16.880 Interessierte bewerben sich in einem mehrstündigen einheitlichen Test um einen Studienplatz an den Medizin-Unis Wien, Graz, Innsbruck oder der Medizin-Fakultät Linz. Zu vergeben sind 1.950 Plätze.
AUFNAHMETEST FÜR DIE MEDIZINISCHE FAKULTÄT IN WIEN

Am Freitag steht wieder das größte Aufnahmeverfahren des Landes an: 16.880 Interessierte bewerben sich in einem mehrstündigen einheitlichen Test um einen Studienplatz an den Medizin-Unis Wien, Graz, Innsbruck oder der Medizin-Fakultät Linz. Zu vergeben sind 1.950 Plätze, 50 mehr als zuletzt. Die Aufnahmeverfahren für andere Uni-Studien stehen in den nächsten Wochen an, an der Wirtschaftsuni ist am Mittwoch einer von zwei Testtagen für 13.000 Bewerberinnen und Bewerber.

Das Interesse am Human- und Zahnmedizinstudium an den öffentlichen Unis ist im Vergleich zu den vergangenen Jahren, wo es stets unter 16.000 Anmeldungen gab, wieder deutlich gestiegen. Vom Rekordwert von 2021 mit 17.800 Interessierten ist man allerdings noch etwas entfernt. Die mit Abstand meisten Anmeldungen gibt es auch heuer wieder in Wien (8.235 Personen), gefolgt von Innsbruck (3.532), Graz (2.824) und Linz (2.289). In Wien sind insgesamt 784 Plätze zu besetzen, in Innsbruck 430, in Graz 406 und in Linz 330.

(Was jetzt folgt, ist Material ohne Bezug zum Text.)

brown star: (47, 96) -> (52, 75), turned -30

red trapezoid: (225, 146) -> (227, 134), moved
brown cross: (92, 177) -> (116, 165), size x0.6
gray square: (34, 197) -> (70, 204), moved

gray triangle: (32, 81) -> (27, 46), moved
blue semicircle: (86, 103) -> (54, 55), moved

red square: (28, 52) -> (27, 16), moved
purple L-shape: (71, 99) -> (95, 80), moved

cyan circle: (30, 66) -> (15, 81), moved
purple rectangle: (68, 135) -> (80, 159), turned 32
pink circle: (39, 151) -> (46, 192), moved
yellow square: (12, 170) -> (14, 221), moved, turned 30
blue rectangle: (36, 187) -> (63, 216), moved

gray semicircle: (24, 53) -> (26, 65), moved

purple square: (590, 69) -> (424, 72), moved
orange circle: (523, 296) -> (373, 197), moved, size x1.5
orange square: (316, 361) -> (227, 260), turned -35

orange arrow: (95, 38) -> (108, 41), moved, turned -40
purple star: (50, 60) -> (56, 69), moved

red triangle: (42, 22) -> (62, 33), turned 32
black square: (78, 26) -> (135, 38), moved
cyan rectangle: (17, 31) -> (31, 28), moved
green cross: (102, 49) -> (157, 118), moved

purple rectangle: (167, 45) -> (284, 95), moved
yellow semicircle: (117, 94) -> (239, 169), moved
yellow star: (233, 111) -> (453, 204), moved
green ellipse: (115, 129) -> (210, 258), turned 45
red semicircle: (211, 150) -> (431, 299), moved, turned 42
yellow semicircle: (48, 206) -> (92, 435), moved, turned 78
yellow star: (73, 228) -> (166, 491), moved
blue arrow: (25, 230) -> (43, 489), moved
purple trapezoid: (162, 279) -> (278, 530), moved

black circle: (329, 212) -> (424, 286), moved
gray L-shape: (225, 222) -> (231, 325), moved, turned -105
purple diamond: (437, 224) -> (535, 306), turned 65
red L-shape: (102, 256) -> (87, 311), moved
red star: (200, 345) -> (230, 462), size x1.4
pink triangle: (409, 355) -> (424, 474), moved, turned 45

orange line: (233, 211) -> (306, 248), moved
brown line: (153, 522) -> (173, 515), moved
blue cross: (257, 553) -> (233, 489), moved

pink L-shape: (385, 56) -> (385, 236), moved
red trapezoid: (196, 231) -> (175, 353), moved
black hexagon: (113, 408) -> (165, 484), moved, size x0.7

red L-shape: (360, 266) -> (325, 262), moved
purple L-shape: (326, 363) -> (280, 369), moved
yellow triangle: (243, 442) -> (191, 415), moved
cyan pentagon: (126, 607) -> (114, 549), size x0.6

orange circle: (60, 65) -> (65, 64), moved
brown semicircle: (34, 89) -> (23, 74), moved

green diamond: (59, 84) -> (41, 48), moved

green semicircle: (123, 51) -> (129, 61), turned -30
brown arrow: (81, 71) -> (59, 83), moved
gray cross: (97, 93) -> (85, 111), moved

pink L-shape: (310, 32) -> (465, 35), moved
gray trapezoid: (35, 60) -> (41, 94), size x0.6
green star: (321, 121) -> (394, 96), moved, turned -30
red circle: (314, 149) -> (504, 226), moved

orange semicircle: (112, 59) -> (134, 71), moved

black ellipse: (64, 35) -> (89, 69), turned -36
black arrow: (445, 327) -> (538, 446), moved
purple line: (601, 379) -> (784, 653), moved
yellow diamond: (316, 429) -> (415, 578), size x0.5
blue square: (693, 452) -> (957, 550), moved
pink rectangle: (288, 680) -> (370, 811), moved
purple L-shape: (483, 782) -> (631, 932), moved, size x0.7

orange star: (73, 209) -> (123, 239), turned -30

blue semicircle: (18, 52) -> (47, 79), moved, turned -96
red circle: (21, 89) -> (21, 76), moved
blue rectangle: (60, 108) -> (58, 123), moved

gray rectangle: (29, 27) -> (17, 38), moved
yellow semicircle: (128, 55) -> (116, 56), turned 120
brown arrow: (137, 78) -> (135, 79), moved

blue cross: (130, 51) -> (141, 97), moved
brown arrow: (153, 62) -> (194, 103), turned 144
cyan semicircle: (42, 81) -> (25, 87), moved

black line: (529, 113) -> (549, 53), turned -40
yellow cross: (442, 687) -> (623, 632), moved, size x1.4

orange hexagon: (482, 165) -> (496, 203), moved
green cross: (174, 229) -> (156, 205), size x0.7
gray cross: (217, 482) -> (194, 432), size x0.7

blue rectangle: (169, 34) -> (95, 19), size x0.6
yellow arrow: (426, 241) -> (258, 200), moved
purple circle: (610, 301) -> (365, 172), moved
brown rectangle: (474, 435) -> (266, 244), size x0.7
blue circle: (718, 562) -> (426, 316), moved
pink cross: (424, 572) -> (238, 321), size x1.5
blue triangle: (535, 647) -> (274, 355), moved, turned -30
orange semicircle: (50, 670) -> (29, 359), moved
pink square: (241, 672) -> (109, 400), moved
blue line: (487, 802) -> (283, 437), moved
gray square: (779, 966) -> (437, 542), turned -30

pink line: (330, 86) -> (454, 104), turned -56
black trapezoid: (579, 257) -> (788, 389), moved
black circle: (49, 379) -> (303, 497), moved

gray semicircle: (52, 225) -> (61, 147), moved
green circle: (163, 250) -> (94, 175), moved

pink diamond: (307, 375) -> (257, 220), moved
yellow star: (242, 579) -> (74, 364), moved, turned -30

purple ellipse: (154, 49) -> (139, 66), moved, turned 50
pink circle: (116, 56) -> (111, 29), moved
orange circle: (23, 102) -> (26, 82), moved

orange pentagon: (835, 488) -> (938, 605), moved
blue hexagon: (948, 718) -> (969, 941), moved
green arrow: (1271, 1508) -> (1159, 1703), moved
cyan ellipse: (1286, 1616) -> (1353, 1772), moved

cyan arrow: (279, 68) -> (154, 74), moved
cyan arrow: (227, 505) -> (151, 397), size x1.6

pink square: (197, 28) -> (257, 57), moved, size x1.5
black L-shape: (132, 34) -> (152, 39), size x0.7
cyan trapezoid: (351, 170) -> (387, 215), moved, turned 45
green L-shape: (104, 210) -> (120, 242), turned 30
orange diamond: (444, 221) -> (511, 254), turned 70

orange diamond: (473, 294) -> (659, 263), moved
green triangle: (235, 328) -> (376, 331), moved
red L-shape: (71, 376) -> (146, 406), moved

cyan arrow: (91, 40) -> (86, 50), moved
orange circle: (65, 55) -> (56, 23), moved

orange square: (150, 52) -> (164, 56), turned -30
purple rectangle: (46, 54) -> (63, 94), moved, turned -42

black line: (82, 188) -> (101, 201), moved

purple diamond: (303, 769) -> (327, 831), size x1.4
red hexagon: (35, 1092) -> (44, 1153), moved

Für das Humanmedizinstudium gilt eine Quotenregelung: Mindestens 95 Prozent der Studienplätze gehen an EU-Bürgerinnen und -Bürger und 75 Prozent an Studienwerberinnen und -werber mit österreichischem Maturazeugnis. 87 der 1.950 Studienplätze sind diesmal außerdem für „Aufgaben im öffentlichen Interesse“ für Bundesländer, Gesundheitskasse, Innen- und Verteidigungsministerium reserviert (2025: 85). Wer sich dafür bewerben will, musste an der regulären Anmeldung teilnehmen und sich zusätzlich bei der jeweiligen Institution für eine bestimmte Zeit zur Tätigkeit etwa als Kassen-, Spitals-, Militär- oder Amtsarzt verpflichten. Dafür reicht beim Test eine geringere Punktezahl.

Aufnahmetest-Saison bis Mitte Juli

Die Aufnahmeverfahren für andere zugangsbeschränkte Studien an den öffentlichen Unis wie die bundesweiten Massenfächer stehen großteils bis Mitte Juli am Programm. Allerdings findet nur in einem Teil davon auch tatsächlich ein Test statt. An der Universität Wien etwa müssen nur in neun der 22 Diplom- und Bachelorstudien mit Platzbeschränkung die Interessentinnen und Interessenten wirklich antreten. In allen anderen Fällen hat schon die Ankündigung von Aufnahmeverfahren dazu geführt, dass es weniger oder zumindest nicht deutlich mehr definitive Anmeldungen zum Aufnahmeverfahren als Plätze gab.

Im Uni-Masterstudium Psychotherapie, das diesen Herbst neu an den öffentlichen Unis Wien, Graz, Innsbruck, Klagenfurt, Linz, Salzburg und der Donau-Uni Krems startet, findet das bundesweit einheitliche Aufnahmeverfahren am kommenden Montag statt. Teilnehmen darf, wer ein fachlich geeignetes Bachelorstudium (z.B. Psychologie, Sozialarbeit) abgeschlossen und ein Online-Self-Assessment hinter sich gebracht hat. Bei dem dreistündigen Test werden neben Grundlagenwissen zu Psychotherapie und dem Verständnis englischsprachiger Fachtexte auch das verbal-analytische Verständnis und die sozial-emotionalen Kompetenzen der Bewerber abgefragt. Angeboten werden 500 Studienplätze, 75 Prozent der Studienplätze sind fix für Studierende mit österreichischem Maturazeugnis vorgesehen.